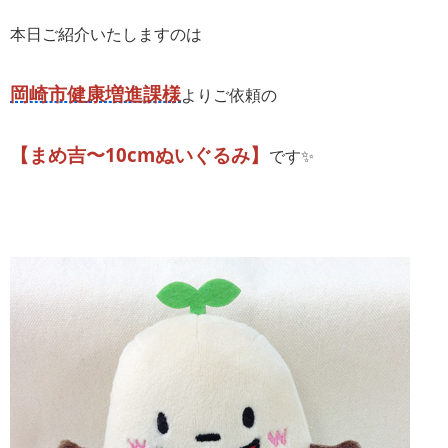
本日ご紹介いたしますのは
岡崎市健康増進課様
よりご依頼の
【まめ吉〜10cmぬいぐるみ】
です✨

---

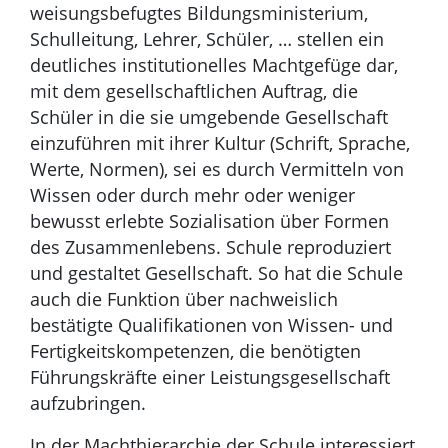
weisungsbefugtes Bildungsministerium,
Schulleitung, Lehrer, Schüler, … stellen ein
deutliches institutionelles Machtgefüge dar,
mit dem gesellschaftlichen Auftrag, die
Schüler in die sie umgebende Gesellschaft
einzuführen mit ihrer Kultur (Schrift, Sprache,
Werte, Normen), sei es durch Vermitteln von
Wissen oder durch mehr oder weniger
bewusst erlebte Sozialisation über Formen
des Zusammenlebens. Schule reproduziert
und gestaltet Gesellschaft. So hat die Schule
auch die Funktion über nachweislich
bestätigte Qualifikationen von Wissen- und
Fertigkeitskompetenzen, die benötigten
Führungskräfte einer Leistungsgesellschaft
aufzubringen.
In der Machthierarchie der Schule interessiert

==

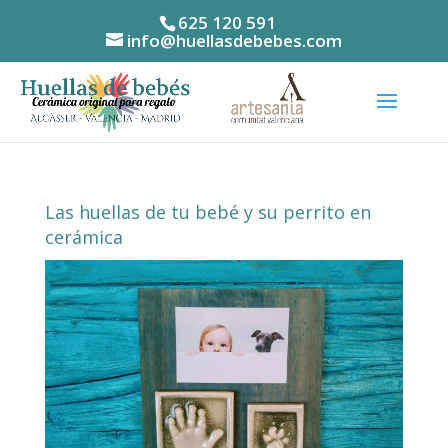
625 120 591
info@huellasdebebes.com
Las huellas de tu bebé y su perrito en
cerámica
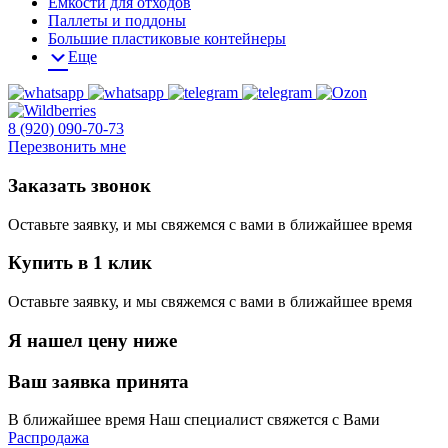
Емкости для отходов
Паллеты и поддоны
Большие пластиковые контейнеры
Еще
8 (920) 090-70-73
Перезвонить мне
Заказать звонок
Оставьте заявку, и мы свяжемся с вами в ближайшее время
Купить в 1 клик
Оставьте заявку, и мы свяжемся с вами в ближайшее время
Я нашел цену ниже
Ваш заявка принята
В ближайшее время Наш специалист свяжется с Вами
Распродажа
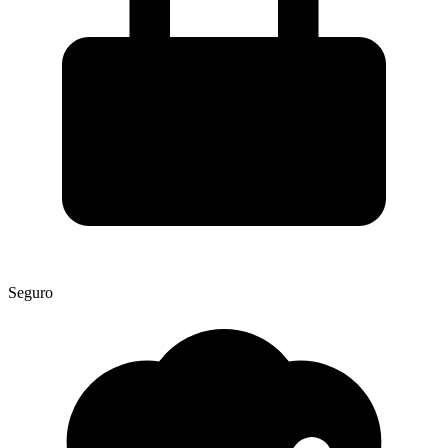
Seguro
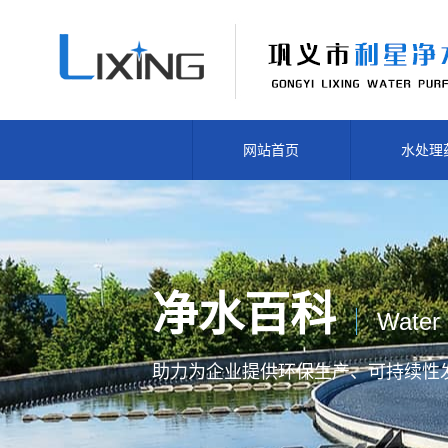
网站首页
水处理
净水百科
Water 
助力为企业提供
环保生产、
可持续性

Task requirements
Write down only how many lines in the listing contain the word "durch".

Expected output
2